What to work on ->
Only a number is wanted here, namely how many lines of the data contain the string "Gelegenheit".

Records ->
Segment Open
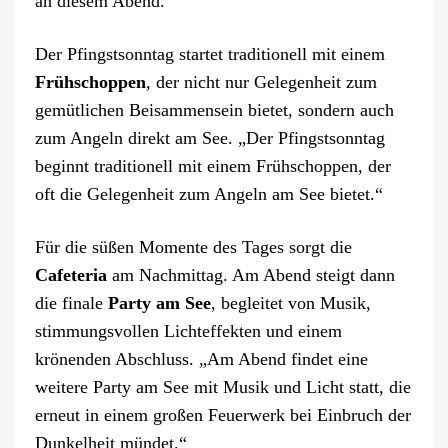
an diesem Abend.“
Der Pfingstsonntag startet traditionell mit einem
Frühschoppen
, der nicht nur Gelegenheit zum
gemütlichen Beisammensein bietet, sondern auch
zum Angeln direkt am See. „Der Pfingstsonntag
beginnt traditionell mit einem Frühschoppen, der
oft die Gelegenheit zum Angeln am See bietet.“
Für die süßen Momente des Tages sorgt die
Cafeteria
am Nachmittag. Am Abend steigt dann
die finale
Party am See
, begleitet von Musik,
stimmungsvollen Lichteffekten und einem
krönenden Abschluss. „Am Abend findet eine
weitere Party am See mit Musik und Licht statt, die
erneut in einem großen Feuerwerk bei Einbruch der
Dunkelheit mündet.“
Segment Closed
Segment Open
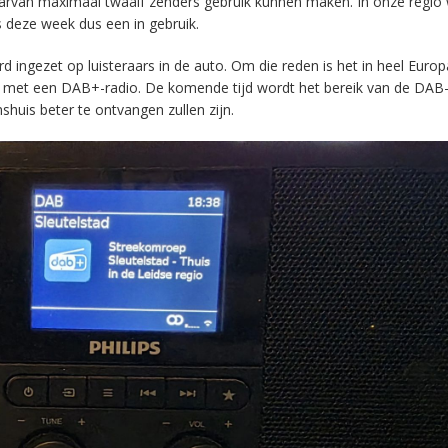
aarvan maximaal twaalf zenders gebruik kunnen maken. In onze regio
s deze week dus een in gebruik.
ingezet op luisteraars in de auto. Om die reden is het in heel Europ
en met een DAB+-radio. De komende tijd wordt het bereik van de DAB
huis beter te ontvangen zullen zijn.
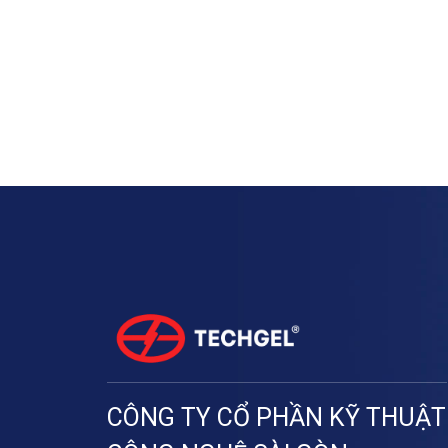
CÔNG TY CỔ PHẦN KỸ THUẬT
Segment Closed
Solution ->
2